Recorda de si, ainda pequena, das brincadeiras sem fim na rua; do cheiro de terra molhada aos sábados de manhã, enquanto a mãe limpava o peixe a contragosto, e aquela domesticidade lhe arrancava um gosto de felicidade; e de andar sempre descalça, adivinhando as estações pela sola do pé. Por que partimos dos lugares com excesso de amor e cuidados?
Quando partiu, sentia-se sufocada, pois as cidades pequenas parecem ter grandes olhos a observar, minuciosamente. Partiu pelo estrangulamento de suas liberdades, pela ausência de ar para enfrentar algumas situações apequenadas diariamente e confidenciou ao pai: “Se continuar aqui, vou me perder de mim.” O pai sempre teve medo daquelas palavras, e parecia aguar as plantas com as águas que transbordavam de dentro de si, naquele momento. Ela, seu amor primeiro como pai, ia embora, e a grande prova do seu afeto era deixá-la ir.

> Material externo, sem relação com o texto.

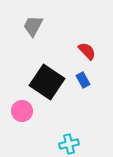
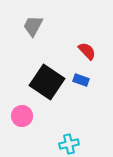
blue rectangle: moved 2 px left; rotated 42 degrees counterclockwise
pink circle: moved 5 px down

Já tinha ensinado tudo: “Vá, filha, seus ouvidos já cansaram de ouvir tantas recomendações, pois, se pequei, foi por excesso de amor”, poderia ter dito.
Osman Lins, em A partida, narra como um dos motivos para deixar sua casa no interior as cadeias de disciplina e de amor. E conta: “Eu queria deixar minha casa, minha avó e seus cuidados. Estava farto de chegar a horas certas, de ouvir reclamações; de ser vigiado, contemplado, querido. Sim, também a afeição da minha avó incomodava-me. Era quase como um objeto, uma túnica, um paletó justo que não pudesse despir. Ela vivia a comprar-me remédios, a censurar minha falta de modo, a olhar-me, a repetir conselhos que eu já sabia de cor. Era boa demais, intoleravelmente boa, amorosa e justa.”

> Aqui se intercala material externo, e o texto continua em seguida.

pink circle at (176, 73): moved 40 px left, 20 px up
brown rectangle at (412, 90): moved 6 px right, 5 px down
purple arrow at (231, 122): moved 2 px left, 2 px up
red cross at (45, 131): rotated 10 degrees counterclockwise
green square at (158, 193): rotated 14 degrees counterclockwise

Tal qual a criança que, quando nasce, dói a entrada de ar pela primeira vez nos pulmões, ela partiu, com seus manuais invisíveis que carregaria para o resto da vida sobre as constrições e os modos de comportar-se. Na cidade grande, ela encontrou seus próprios passos, percalços e atribulações, ao que sempre olhou de frente, numa interlocução com o que ele diria, como um rádio perdido em alguma estação, mas mediando com suas próprias intuições e desejos. Ela seguia experimentando novas formas de olhar a vida, de conhecer mais sobre as coisas.
Dia desses, ela contava para seus amigos que o primeiro livro que pediu ao pai, numa época sem Internet para baixar, ainda no início do Ensino Médio, foi O Capital, de Marx. Sabe-se lá o que aquela menina queria com uma obra que jamais daria conta naquela idade, mas o pai conjecturou que ela queria revolução e disse que ia procurar, mas não o fez. Ele tinha guardado em sua memória os amigos que mergulharam no Araguaia, e que balbuciavam o nome desse autor, e nunca mais foram vistos. Previu que eles e a filha eram de naturezas semelhantes. A filha podia até partir, mas que não fosse pra sempre.

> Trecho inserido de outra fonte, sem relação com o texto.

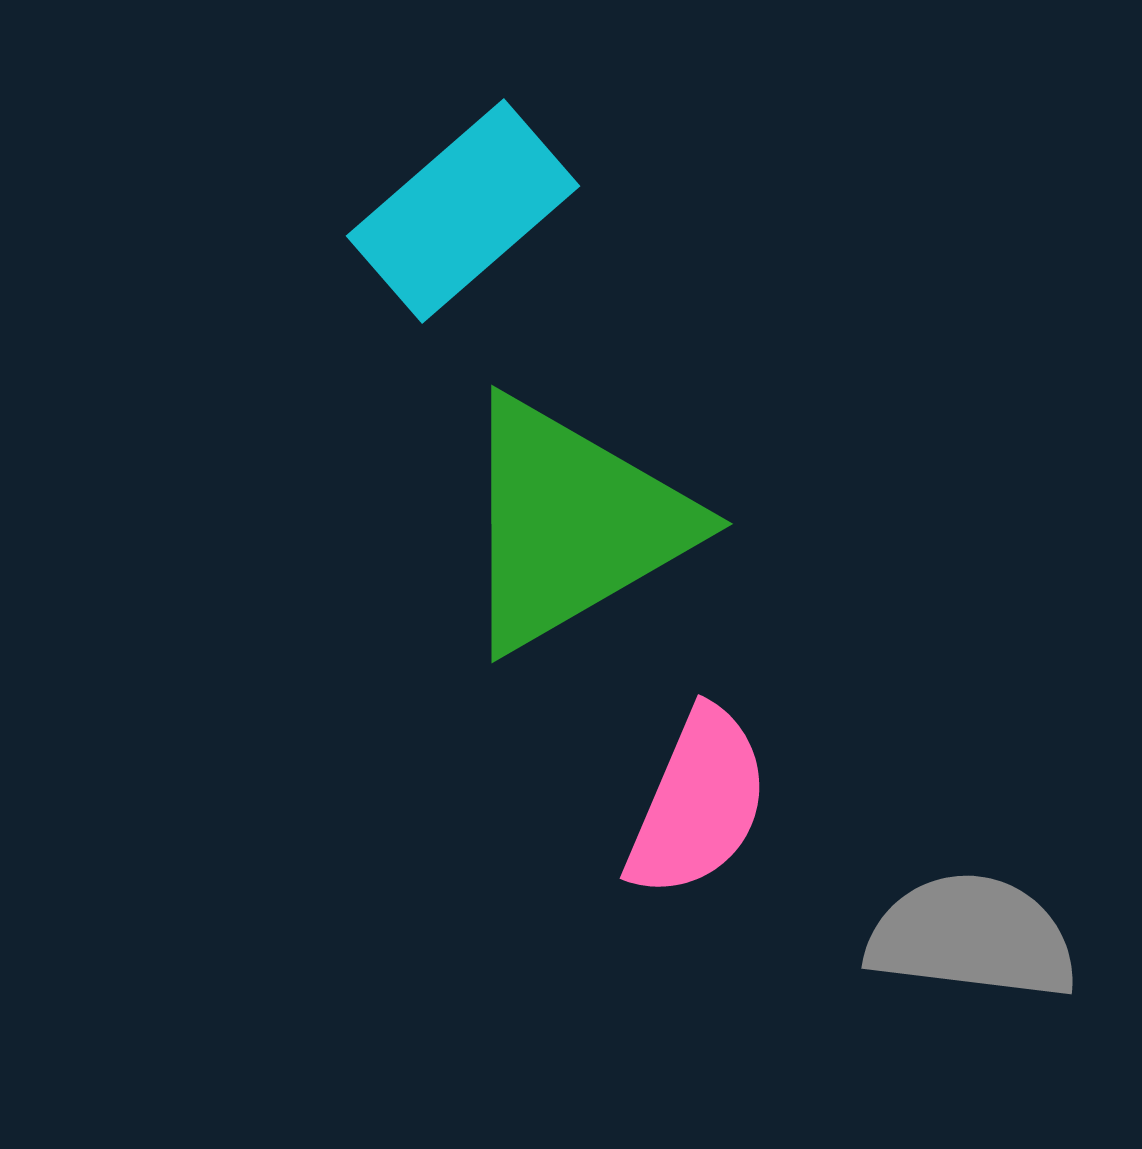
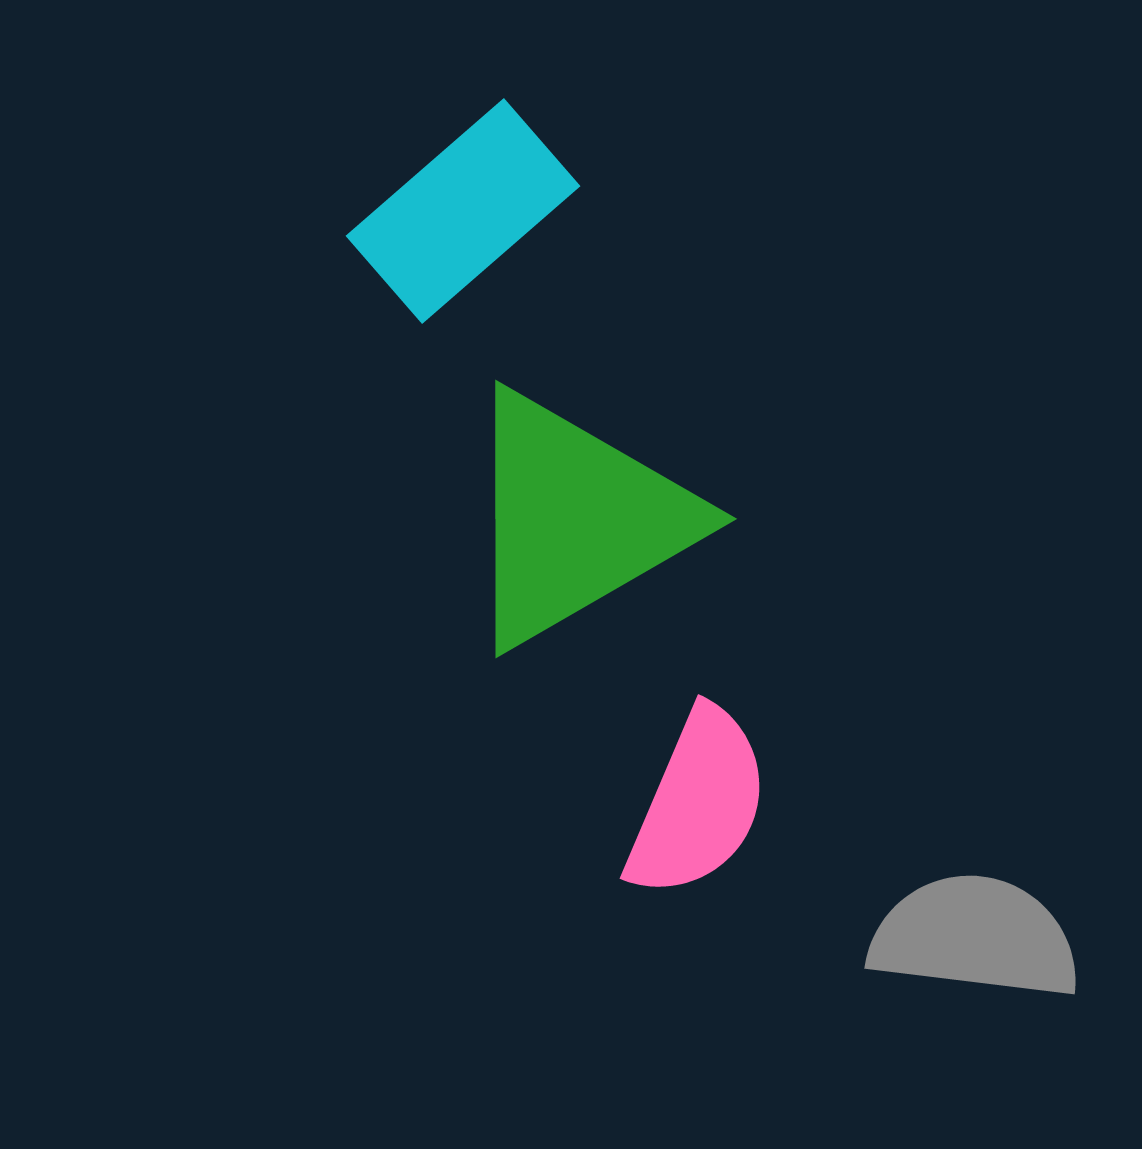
green triangle: moved 4 px right, 5 px up
gray semicircle: moved 3 px right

Didier afirma que tudo do que fomos arrancados ou que gostaríamos de arrancar continuam como parte integrante do que somos. Mesmo partindo, sair da cidade confundia-se com a ruptura do zelo do pai, que fez da distância, saudade. Regressar é lembrar que o excesso de amor e de cuidado também dói, impede de crescer. Hoje ela entende que, quando se ama, perde-se a medida do cuidar, embriaga-se em devaneios sobre tudo o que pode não dar certo, e esquece-se que amar anda amigado com a tessitura da liberdade. Pai, ficção ou não, precisava cerzir suas palavras ao tempo certo de ouvi-las. Agora eu sei. Feliz dia!